▶ **What the task asks**: Copy each line below exactly as it appears. Pictures are to be omitted.

[Dataset entries]
******************************

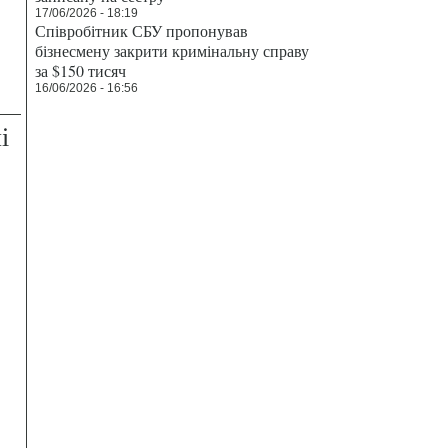
17/06/2026 - 18:19
Співробітник СБУ пропонував
бізнесмену закрити кримінальну справу
за $150 тисяч
16/06/2026 - 16:56
і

******************************

▶ **Reply to the task**:
17/06/2026 - 18:19
Співробітник СБУ пропонував
бізнесмену закрити кримінальну справу
за $150 тисяч
16/06/2026 - 16:56
і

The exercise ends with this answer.